Shirley has been practicing law in Toronto since 1988, with an emphasis on family law since 1991, and fertility law since 1996. She is a member of the Bars of Ontario (1988) and New York State (1991). Shirley received her undergraduate degree from the University of Toronto in 1981, and her law degree from the University of Ottawa in 1987. Shirley was a panel member for the Office of the Children’s Lawyer in Ontario for 6 years, and a licensee for private adoption. She is a former Chair of Collaborative Practice Toronto.
In the context of fertility law, Shirley has worked with clinics, hospitals, intended parents, egg/sperm donors and gestational carriers. She has been invited to speak at conferences and seminars in both Canada and the US, including the Ontario Bar Association, the American Bar Association, the National Judges Institute (Ontario), the Federation of Law Societies of Canada, the University of Toronto, the Association of Family and Conciliation Courts, and the American Academy of Assisted Reproductive Technology Attorneys, of which she is an elected Fellow. Shirley currently sits on the A-SIG Executive of the CFAS. Shirley is one of the few lawyers in Ontario who has extensive experience in both family law and fertility law, and as a result, was asked to assist with reviewing and revising Bill 137 (Cy and Ruby’s Act), which amends Ontario’s current Children’s Law Reform Act. The amendments have direct and vital legal impact on Ontario families created using third party reproductive technology.
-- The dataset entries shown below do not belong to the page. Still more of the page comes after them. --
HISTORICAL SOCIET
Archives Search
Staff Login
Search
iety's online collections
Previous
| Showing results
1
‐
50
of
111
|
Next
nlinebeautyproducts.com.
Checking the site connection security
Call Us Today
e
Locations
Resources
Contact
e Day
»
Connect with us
Shirley has worked with all manner of reproductive technology arrangements, and diligently ensures the required agreements conform with the changing legal landscape in Canada. Shirley is also a leading Canadian lawyer with respect to preparing and attending to court and government applications dealing with cross border, national and international, birth registration issues that arise in the context of assisted reproductive technology. Shirley is the first lawyer in Ontario to have obtained a parentage declaration in a surrogacy situation in which the intended parents had no genetic connection to the child.
In 2013, Angel Petropanagos received her Ph.D. in philosophy from The University of Western Ontario, with specializations in bioethics and feminist theory. From 2014 to 2016, Angel completed a postdoctoral fellowship in bioethics at Novel Tech Ethics, in the Faculty of Medicine at Dalhousie University. She continues to work for Novel Tech Ethics as a Research Associate and as the Managing Editor for the Impact Ethics Blog. Currently, Angel lives in Mississauga, Canada. She is a Visiting Scholar at the Joint Centre for Bioethics, at the University of Toronto and also a Clinical Ethics Resident at William Osler Health System.
Angel’s research examines the ethical, social, and legal issues surrounding human reproduction. In particular, she is interested in decision-making within the context of assisted reproduction. She has published several articles, many on fertility preservation, and she regularly participates in media interviews on the ethics of social egg freezing. In addition, Angel is also committed to policy and guideline development. She is an author on the Canadian Fertility and Andrology Society (CFAS) Guideline for Third Party Reproduction, and is currently leading the development of a proposal for an upcoming CFAS guideline on Advanced Age and ART.